SALT - Thursday, 8 Tammuz 5776 - July 14, 2016


THIS SITE IS NO LONGER SUPPORTED            בית מדרש הוירטואלי עבר דירה
PLEASE FIND US AT OUR NEW TORAT HAR ETZION WEBSITE                                  
     English shiurim @          לשיעורים בעברית @
  • Rav David Silverberg

            The Gemara, in a startling passage in Masekhet Berakhot (12b), tells that Chazal considered instituting the daily recitation of Parashat Balak as part of the daily keri’at Shema.  Like the portion which they ultimately chose as the third paragraph of Shema (“va-yomer”), Parashat Balak makes mention of the Exodus from Egypt (24:80, and thus this portion could, in principle, be read to fulfill the daily obligation of recalling the Exodus.  This portion is especially appropriate for the daily Shema recitation, the Gemara explains, because it includes Bilam’s metaphoric description of Benei Yisrael as a lion lying peacefully and securely (24:9), referring to God’s protection of His people when we sleep and when we arise (see Rashi’s commentary to the Gemara).  The reason why Chazal decided against the daily recitation of this parasha, the Gemara explains, is tircha de-tzibura – its length would unduly inconvenience worshippers.

            Numerous writers and darshanim explored possible approaches to understanding the deeper significance of the Gemara’s comment.  What factors may have prompted Chazal to consider requiring the daily recitation of this parasha?  How might this parasha be especially relevant to the daily Shema recitation?

            Rav Yitzchak Orlinsky (of Yeshivat Nevarduk in Poland), in an article reproduced in Ha-pardes (69:1), explained that the character of Bilam conveys a vitally important message that bears particular relevance to the experience of the Shema recitation, when we accept upon ourselves the yoke of divine kingship (kabbalat ol malkhut Shamayim).  Throughout the story told in Parashat Balak, Bilam displays absolute obedience to God’s commands.  He deviates not one iota from God’s instructions, refusing to accept Balak’s invitation until God grants permission, and repeatedly emphasizing to Balak that he is capable of doing only that which God allows.
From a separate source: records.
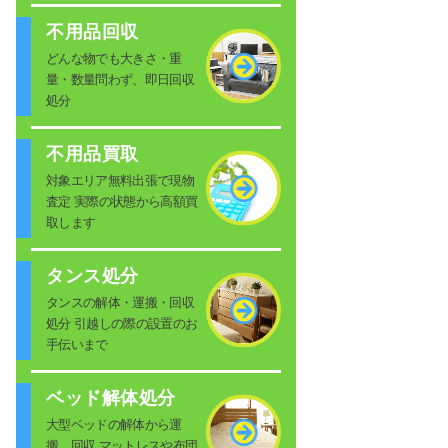
不用品回収
どんな物でも大きさ・重
量・数量問わず、即日回収
処分
不用品買取
対象エリア無料出張で現物
査定 実際の状態から高額買
取します
タンス処分
タンスの解体・運搬・回収
処分 引越しの際の設置のお
手伝いまで
ベッド解体処分
大型ベッドの解体から運
搬、回収 マットレスや布団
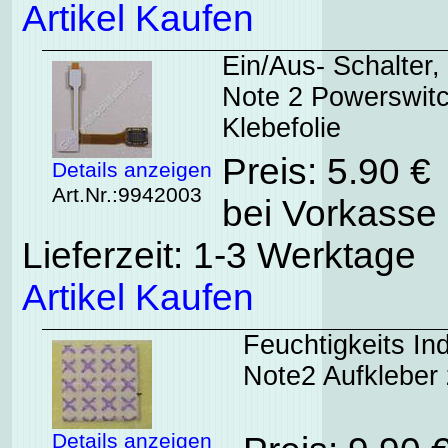
Artikel Kaufen
Ein/Aus- Schalter
Note 2 Powerswitc
Klebefolie
Preis: 5.90 €
Details anzeigen
Art.Nr.:9942003
bei Vorkasse 
Lieferzeit: 1-3 Werktage
Artikel Kaufen
Feuchtigkeits I
Note2 Aufkleber
Details anzeigen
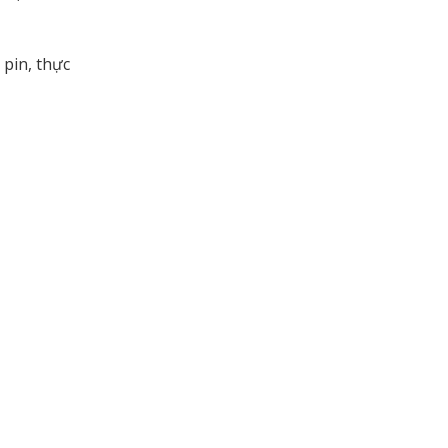
 pin, thực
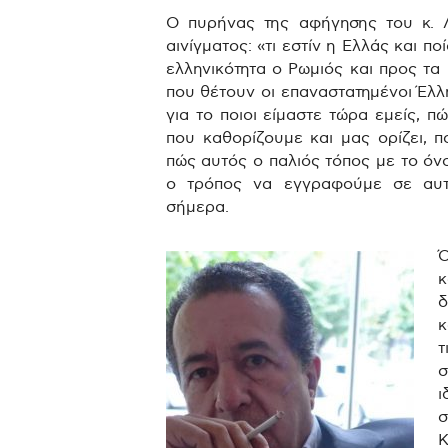
Ο πυρήνας της αφήγησης του κ. Λ
αινίγματος: «τι εστίν η Ελλάς και 
ελληνικότητα ο Ρωμιός και προς τα
που θέτουν οι επαναστατημένοι Έλλ
για το ποιοι είμαστε τώρα εμείς, 
που καθορίζουμε και μας ορίζει, π
πώς αυτός ο παλιός τόπος με το όν
ο τρόπος να εγγραφούμε σε αυτό
σήμερα.
Ό
κ
δ
κ
τ
σ
ι
σ
Κ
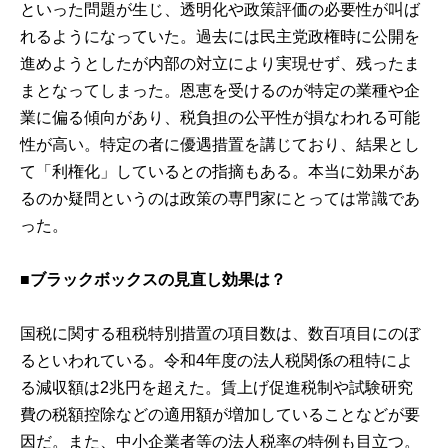
といった問題が生じ、透明化や政策評価の必要性が叫ば
れるようになっていた。過去には民主党政権時に公開を
進めようとしたが内部の対立により実現せず、残ったま
まとなってしまった。恩恵を受けるのが特定の業種や企
業に偏る傾向があり、税負担の公平性が損なわれる可能
性が高い。特定の者に優遇措置を講じており、結果とし
て「利権化」しているとの指摘もある。本当に効果があ
るのか疑問というのは政策の専門家にとっては常識であ
った。
■
ブラックボックスの見直し効果は？
国税に関する租税特別措置の項目数は、数百項目にのぼ
るといわれている。令和4年度の法人税関係の租特によ
る減収額は2兆円を超えた。賃上げ促進税制や試験研究
費の税額控除などの適用額が増加していることなどが要
因だ。また、中小企業者等の法人税率の特例も目立つ。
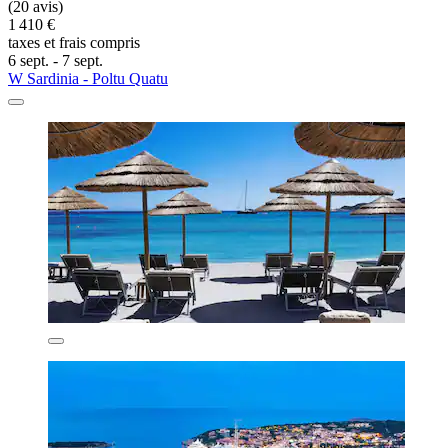
(20 avis)
1 410 €
taxes et frais compris
6 sept. - 7 sept.
W Sardinia - Poltu Quatu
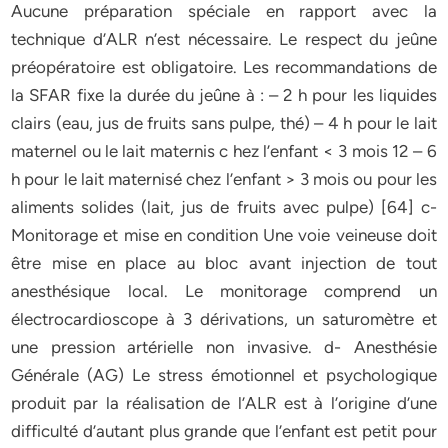
Aucune préparation spéciale en rapport avec la
technique d’ALR n’est nécessaire. Le respect du jeûne
préopératoire est obligatoire. Les recommandations de
la SFAR fixe la durée du jeûne à : – 2 h pour les liquides
clairs (eau, jus de fruits sans pulpe, thé) – 4 h pour le lait
maternel ou le lait maternis c hez l’enfant < 3 mois 12 – 6
h pour le lait maternisé chez l’enfant > 3 mois ou pour les
aliments solides (lait, jus de fruits avec pulpe) [64] c-
Monitorage et mise en condition Une voie veineuse doit
être mise en place au bloc avant injection de tout
anesthésique local. Le monitorage comprend un
électrocardioscope à 3 dérivations, un saturomètre et
une pression artérielle non invasive. d- Anesthésie
Générale (AG) Le stress émotionnel et psychologique
produit par la réalisation de l’ALR est à l’origine d’une
difficulté d’autant plus grande que l’enfant est petit pour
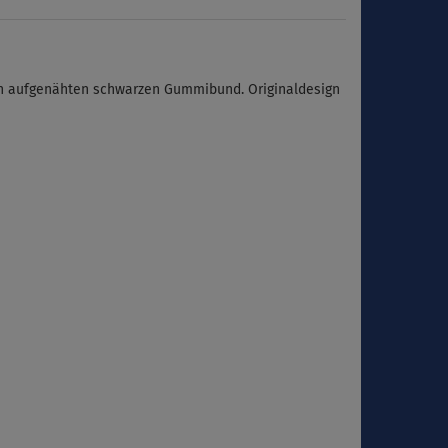
inen aufgenähten schwarzen Gummibund. Originaldesign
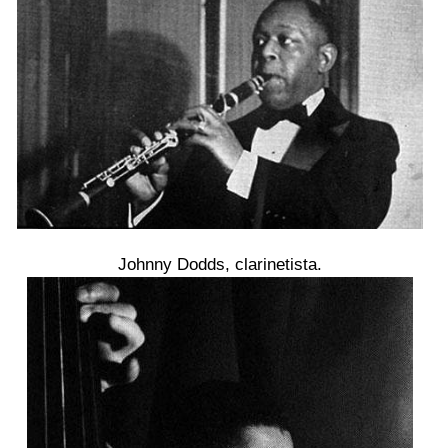
Johnny Dodds, clarinetista.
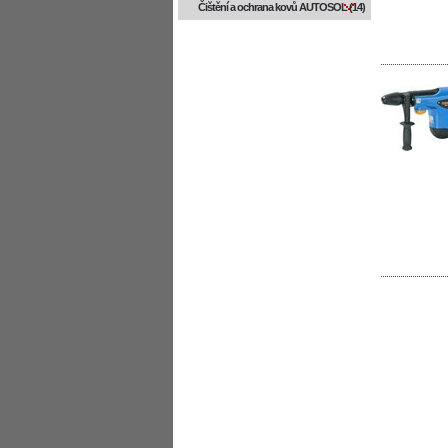
Čištění a ochrana kovů AUTOSOL (14)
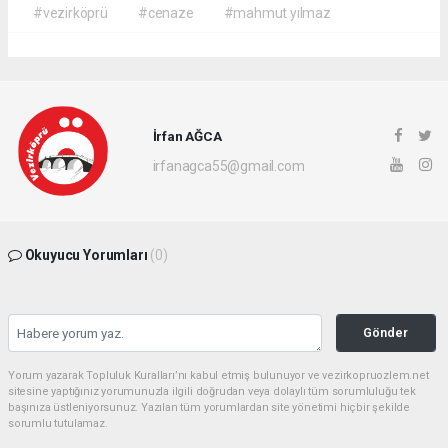
#vezirköprü
#cenaze
#mahmut yılmaz
İrfan AĞCA
irfanagca55@gmail.com
Okuyucu Yorumları
(0)
Gönder
Yorum yazarak Topluluk Kuralları’nı kabul etmiş bulunuyor ve vezirkopruozlem.net
sitesine yaptığınız yorumunuzla ilgili doğrudan veya dolaylı tüm sorumluluğu tek
başınıza üstleniyorsunuz. Yazılan tüm yorumlardan site yönetimi hiçbir şekilde
sorumlu tutulamaz.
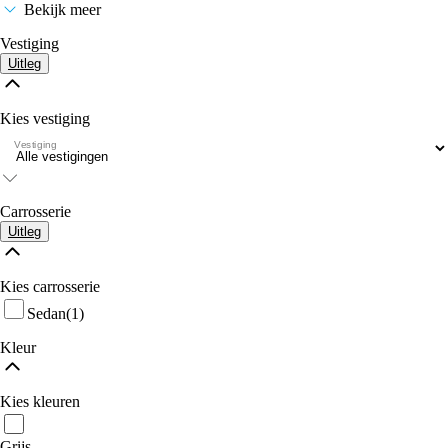
Bekijk meer
Vestiging
Uitleg
Kies vestiging
Vestiging
Carrosserie
Uitleg
Kies carrosserie
Sedan
(1)
Kleur
Kies kleuren
Grijs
However, Chazal find numerous clues in the verses of Bilam’s greed, arrogance, selfishness, cruelty and depravity.  He was a corrupt person who knew how to exercise his corruption while “playing by the rules.”  He excelled in presenting the image of a moral and righteous man, and flouting his wisdom and prophetic insight, while in truth being debased and immoral. 

            As we accept upon ourselves the ol malkhut Shamayim each morning and evening, we must remember that committing ourselves to divine authority means more than strict, technical obedience.  It means molding our characters, our value systems, our goals and aspirations, our mindset and our overall outlook on life in accordance with the divine will.  Kabbalat ol malkhut Shamayim includes overcoming natural human vices such as greed, overindulgence and conceit.  The idea to include Parashat Balak in the daily reading of Shema was to remind us that our acceptance of God’s kingship and authority must affect every fiber of our characters and inform every decision we make, every word speak, and every goal we choose to pursue.  Bilam’s mistake was thinking that he can be a loyal servant of God without refining his character, while living a life pursuing material wealth and physical gratification, a life bereft of moral responsibility and ethical sensitivity.  Chazal sought to ensure that we avoid this mistake by including Parashat Balak in our daily Shema.  And although this idea was deemed practically unfeasible, we must continually reinforce the message that there cannot be kabbalat ol malkhut Shamayim without a commitment to the lifelong process of tikkun ha-middot (character refinement), to continually working and striving to perfect our characters and follow the very highest moral and spiritual standards.